The diagnosis of FDCS is mainly based on microscopy-based observations of cytological features and immunohistochemical tests. In low-power fields, the cytological features are characterized by spindle to ovoid or fusiform cell forming fascicles, whorle, diffuse sheet or nodular shapes with lymphocyte infiltration[11,12]. In high-power fields, cytoplasm appears as thin eosinophilic. Tumor cells have symplasma with non-clear boundaries. Cell nuclei are circular or ovular with clear nuclear envelopes. The chromatin usually exhibits vacuolization or a stipping shape. Mitochondria are occasionally seen in the nucleus. A large area of coagulative necrosis is usually found in patients with poor prognoses.
FDCS in electron microscopy shows long villar cells linked together by desmosome junctions. Immunohistochemical characteristics of FDCS are positive staining for CD21, CD23 and CD35, which are the main diagnostic markers to differentiate from other diseases, including dendritic sarcoma, soft tissue sarcoma, lymphoma, and especially interdigitating dendritic cell sarcoma (IDCS). There are other non-specific positive immunohistochemistry biomarkers including CD68, S-100, CD1a, D2-40 and Ki-67. Positive Ki-67 expression is also an important index of prognosis.

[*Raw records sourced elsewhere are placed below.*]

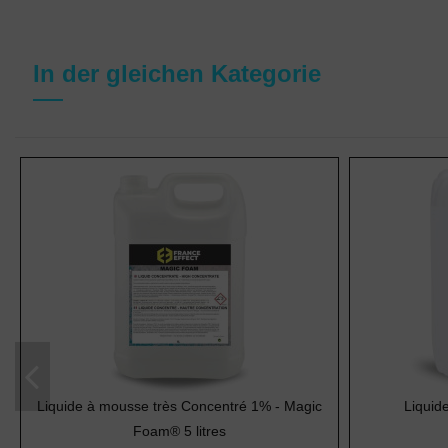
In der gleichen Kategorie
Liquide à mousse très Concentré 1% - Magic
Liquid
Foam® 5 litres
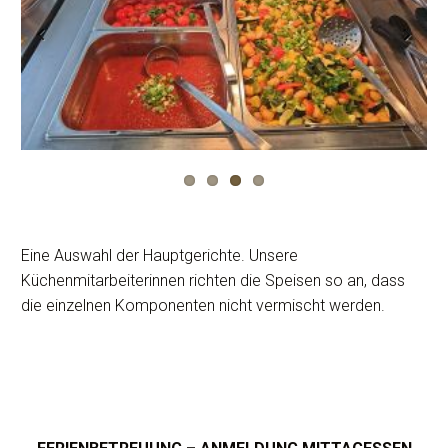
Previous
Next
Eine Auswahl der Hauptgerichte. Unsere
Küchenmitarbeiterinnen richten die Speisen so an, dass
die einzelnen Komponenten nicht vermischt werden.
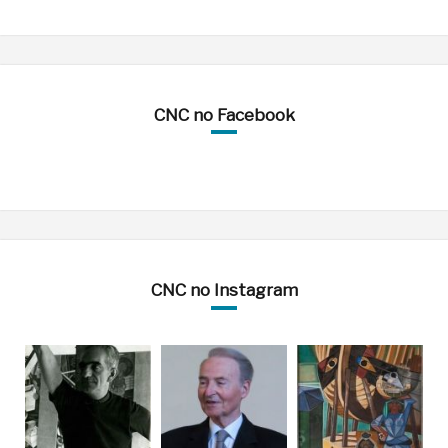
CNC no Facebook
CNC no Instagram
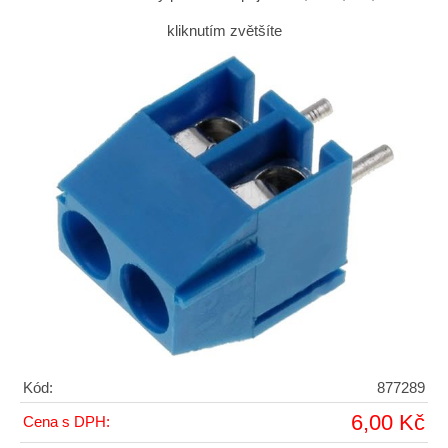
kliknutím zvětšíte
Kód:
877289
6,00 Kč
Cena s DPH:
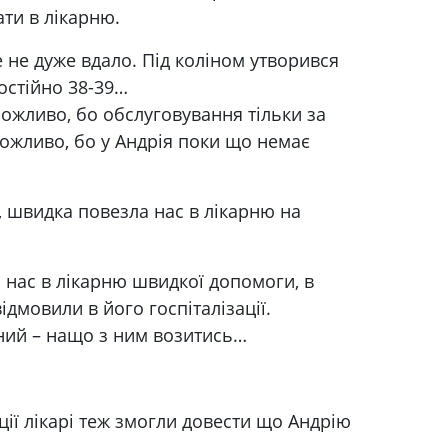
ати в лікарню.
 не дуже вдало. Під коліном утворився
остійно 38-39…
можливо, бо обслуговування тільки за
ожливо, бо у Андрія поки що немає
 швидка повезла нас в лікарню на
 нас в лікарню швидкої допомоги, в
ідмовили в його госпіталізації.
ний – нащо з ним возитись…
іції лікарі теж змогли довести що Андрію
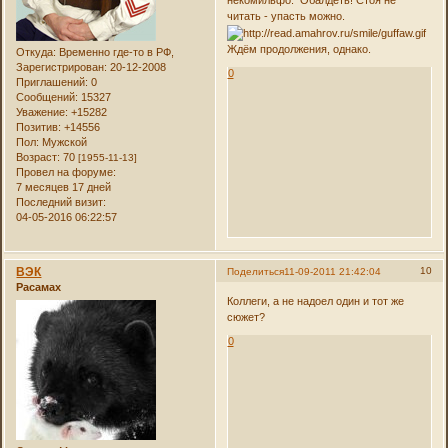
читать - упасть можно.
Ждём продолжения, однако.
Откуда:
Временно где-то в РФ,
Зарегистрирован
: 20-12-2008
0
Приглашений:
0
Сообщений:
15327
Уважение:
+15282
Позитив:
+14556
Пол:
Мужской
Возраст:
70
[1955-11-13]
Провел на форуме:
7 месяцев 17 дней
Последний визит:
04-05-2016 06:22:57
ВЭК
10
Поделиться
11-09-2011 21:42:04
Расамах
Коллеги, а не надоел один и тот же
сюжет?
0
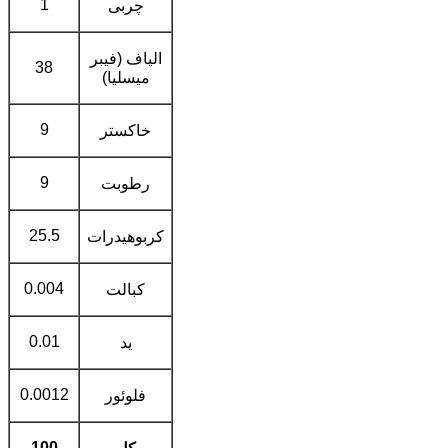
1
چربی
الياف (فيبر
38
ميسليا)
9
خاکستر
9
رطوبت
25.5
کربوهيدرات
0.004
کبالت
0.01
يد
0.0012
فلوئور
100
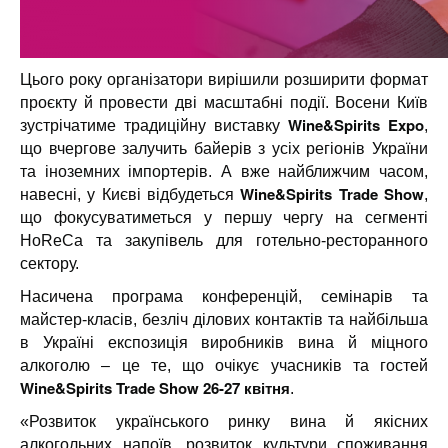
Цього року організатори вирішили розширити формат
проєкту й провести дві масштабні події. Восени Київ
Wine&Spirits Expo
зустрічатиме традиційну виставку
,
що вчергове залучить байерів з усіх регіонів України
та іноземних імпортерів. А вже найближчим часом,
Wine&Spirits Trade Show
навесні, у Києві відбудеться
,
що фокусуватиметься у першу чергу на сегменті
HoReCa та закупівель для готельно-ресторанного
сектору.
Насичена програма конференцій, семінарів та
майстер-класів, безліч ділових контактів та найбільша
в Україні експозиція виробників вина й міцного
алкоголю – це те, що очікує учасників та гостей
Wine&Spirits Trade Show 26-27 квітня
.
«Розвиток українського ринку вина й якісних
алкогольних напоїв, розвиток культури споживання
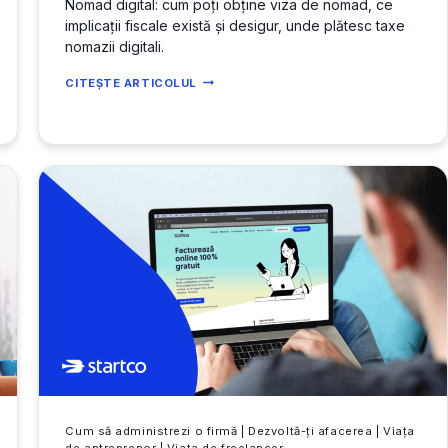
Nomad digital: cum poți obține viza de nomad, ce
implicații fiscale există și desigur, unde plătesc taxe
nomazii digitali.
UNDE
CITEȘTE ARTICOLUL
PLĂTESC
TAXE
NOMAZII
DIGITALI?
Cum să administrezi o firmă
|
Dezvoltă-ți afacerea
|
Viața
de antreprenor
|
Viața de freelancer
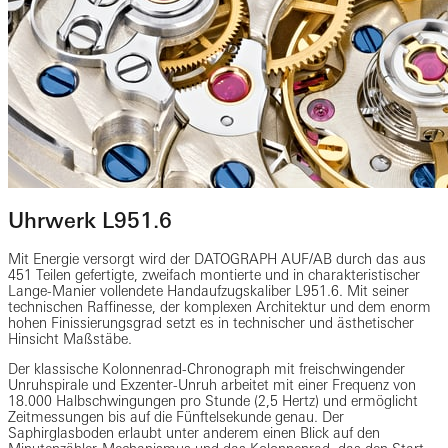
Uhrwerk L951.6
Mit Energie versorgt wird der DATOGRAPH AUF/AB durch das aus
451 Teilen gefertigte, zweifach montierte und in charakteristischer
Lange-Manier vollendete Handaufzugskaliber L951.6. Mit seiner
technischen Raffinesse, der komplexen Architektur und dem enorm
hohen Finissierungsgrad setzt es in technischer und ästhetischer
Hinsicht Maßstäbe.
Der klassische Kolonnenrad-Chronograph mit freischwingender
Unruhspirale und Exzenter-Unruh arbeitet mit einer Frequenz von
18.000 Halbschwingungen pro Stunde (2,5 Hertz) und ermöglicht
Zeitmessungen bis auf die Fünftelsekunde genau. Der
Saphirglasboden erlaubt unter anderem einen Blick auf den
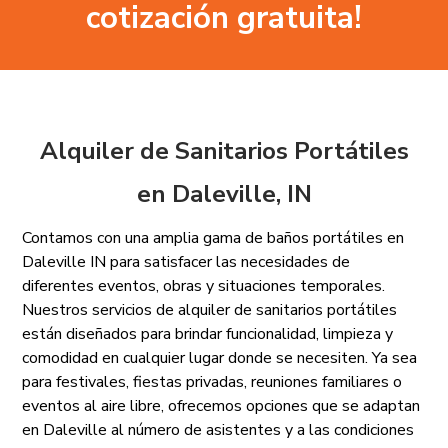
cotización gratuita!
Alquiler de Sanitarios Portátiles
en Daleville, IN
Contamos con una amplia gama de baños portátiles en
Daleville IN para satisfacer las necesidades de
diferentes eventos, obras y situaciones temporales.
Nuestros servicios de alquiler de sanitarios portátiles
están diseñados para brindar funcionalidad, limpieza y
comodidad en cualquier lugar donde se necesiten. Ya sea
para festivales, fiestas privadas, reuniones familiares o
eventos al aire libre, ofrecemos opciones que se adaptan
en Daleville al número de asistentes y a las condiciones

The potential misdiagnosis of FDCS includes histiocytic sarcoma (HS), Langerhans cell sarcoma (LCS), and IDCS. The immunohistochemical biomarkers being used most often for these 4 diseases (FDCS, HS, LCS and IDCS) are CD68, CD1a, CD21, CD23, LYS and S-100. According to previous reports, the expression profile is the following: HS: CD68 (100%), CD1a (0%), CD21/CD35 (0%), LYS (94%), S100 (33%); LCS: CD68 (96%), CD1a (100%), CD21/CD35 (0%), LYS (42%), S100 (100%); IDCS: CD68 (50%), CD1a (0%), CD21/CD35 (0%), LYS (25%), S100 (100%); FDCS: CD68 (54%), CD1a (0%), CD21/CD35 (100%), LYS (8%), S-100 (16%). In addition, the diagnosis of FDCS also needs to be distinguished from ectopic thymoma, malignant melanoma, lymphoepithelioma-like carcinoma and malignant peripheral nerve sheath tumors. Immunohistochemical tests of CD21, CD23 and CD35 are the most accurate indicators for distinguishing FDCS from non-FDCS diseases.

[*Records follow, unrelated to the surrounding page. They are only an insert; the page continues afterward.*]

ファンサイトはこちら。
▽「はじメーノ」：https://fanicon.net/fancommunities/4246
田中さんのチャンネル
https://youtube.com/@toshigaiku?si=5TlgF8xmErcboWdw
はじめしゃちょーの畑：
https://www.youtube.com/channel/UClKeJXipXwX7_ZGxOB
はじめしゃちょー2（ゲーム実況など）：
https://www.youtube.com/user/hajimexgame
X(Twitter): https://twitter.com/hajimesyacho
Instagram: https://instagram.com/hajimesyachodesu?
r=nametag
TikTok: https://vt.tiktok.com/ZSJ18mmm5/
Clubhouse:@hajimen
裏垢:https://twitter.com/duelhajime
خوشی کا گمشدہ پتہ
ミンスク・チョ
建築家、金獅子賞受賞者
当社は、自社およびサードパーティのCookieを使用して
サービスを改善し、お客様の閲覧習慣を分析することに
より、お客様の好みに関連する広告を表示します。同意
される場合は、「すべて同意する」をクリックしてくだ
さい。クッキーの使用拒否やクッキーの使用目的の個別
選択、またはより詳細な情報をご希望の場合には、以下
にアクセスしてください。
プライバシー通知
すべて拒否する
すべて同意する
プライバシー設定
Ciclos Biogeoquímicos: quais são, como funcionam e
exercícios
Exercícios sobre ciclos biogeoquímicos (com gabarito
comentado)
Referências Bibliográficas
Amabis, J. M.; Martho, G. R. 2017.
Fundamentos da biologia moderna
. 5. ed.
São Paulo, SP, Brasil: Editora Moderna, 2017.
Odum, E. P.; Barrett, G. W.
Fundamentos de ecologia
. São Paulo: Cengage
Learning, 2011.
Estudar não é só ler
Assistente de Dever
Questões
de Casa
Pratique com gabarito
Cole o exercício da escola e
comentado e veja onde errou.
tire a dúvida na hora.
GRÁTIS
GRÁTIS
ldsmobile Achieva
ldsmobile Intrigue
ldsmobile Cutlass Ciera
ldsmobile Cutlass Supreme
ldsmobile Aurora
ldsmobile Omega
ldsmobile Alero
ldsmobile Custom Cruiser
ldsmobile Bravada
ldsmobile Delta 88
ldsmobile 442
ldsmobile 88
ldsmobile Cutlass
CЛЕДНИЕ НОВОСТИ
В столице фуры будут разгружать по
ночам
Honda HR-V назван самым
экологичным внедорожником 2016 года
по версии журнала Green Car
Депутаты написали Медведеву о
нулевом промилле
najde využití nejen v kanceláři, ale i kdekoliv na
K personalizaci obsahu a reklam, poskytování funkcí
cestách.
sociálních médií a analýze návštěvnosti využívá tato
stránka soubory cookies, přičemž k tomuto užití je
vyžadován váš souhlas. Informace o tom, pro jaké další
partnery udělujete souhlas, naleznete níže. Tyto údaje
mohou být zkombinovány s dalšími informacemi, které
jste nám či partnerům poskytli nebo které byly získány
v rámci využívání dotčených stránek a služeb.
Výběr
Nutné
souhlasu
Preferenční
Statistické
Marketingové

Currently, there is no valid therapeutic strategy for FDCS. The Cytoxan, Hydroxyrubicin, Oncovin and Prednisone (CHOP) program is generally used for malignant lymphoma or soft tissue sarcoma. Reports indicate that the CHOP program has no satisfactory effect, however doxorubicin (DXR), etoposide, methylprednisolone, cisplatin, and cytarabine (ESHAP) are recommended. Due to lack of sufficient data for statistical analysis and effective follow-up work, there is no affirmative answer to the curative effects. Radiotherapy and chemotherapy may be appropriated to those patients who have no chance of receiving an operation. However, we cannot treat patients with standard radiotherapy or chemotherapy regimens because FDCS is not diagnosed before surgery. The first choice is therefore radical resection. For prognosis, it is known that age (< 40-years-old), large tumor size (> 6 cm), mitotic counts (> 5/10 high-power field), positive Ki-67, and large areas of coagulative necrosis are indicators of a poor prognosis. In addition, intra-abdominal FDCS, metastasis and recurrence more commonly lead to a poor prognosis.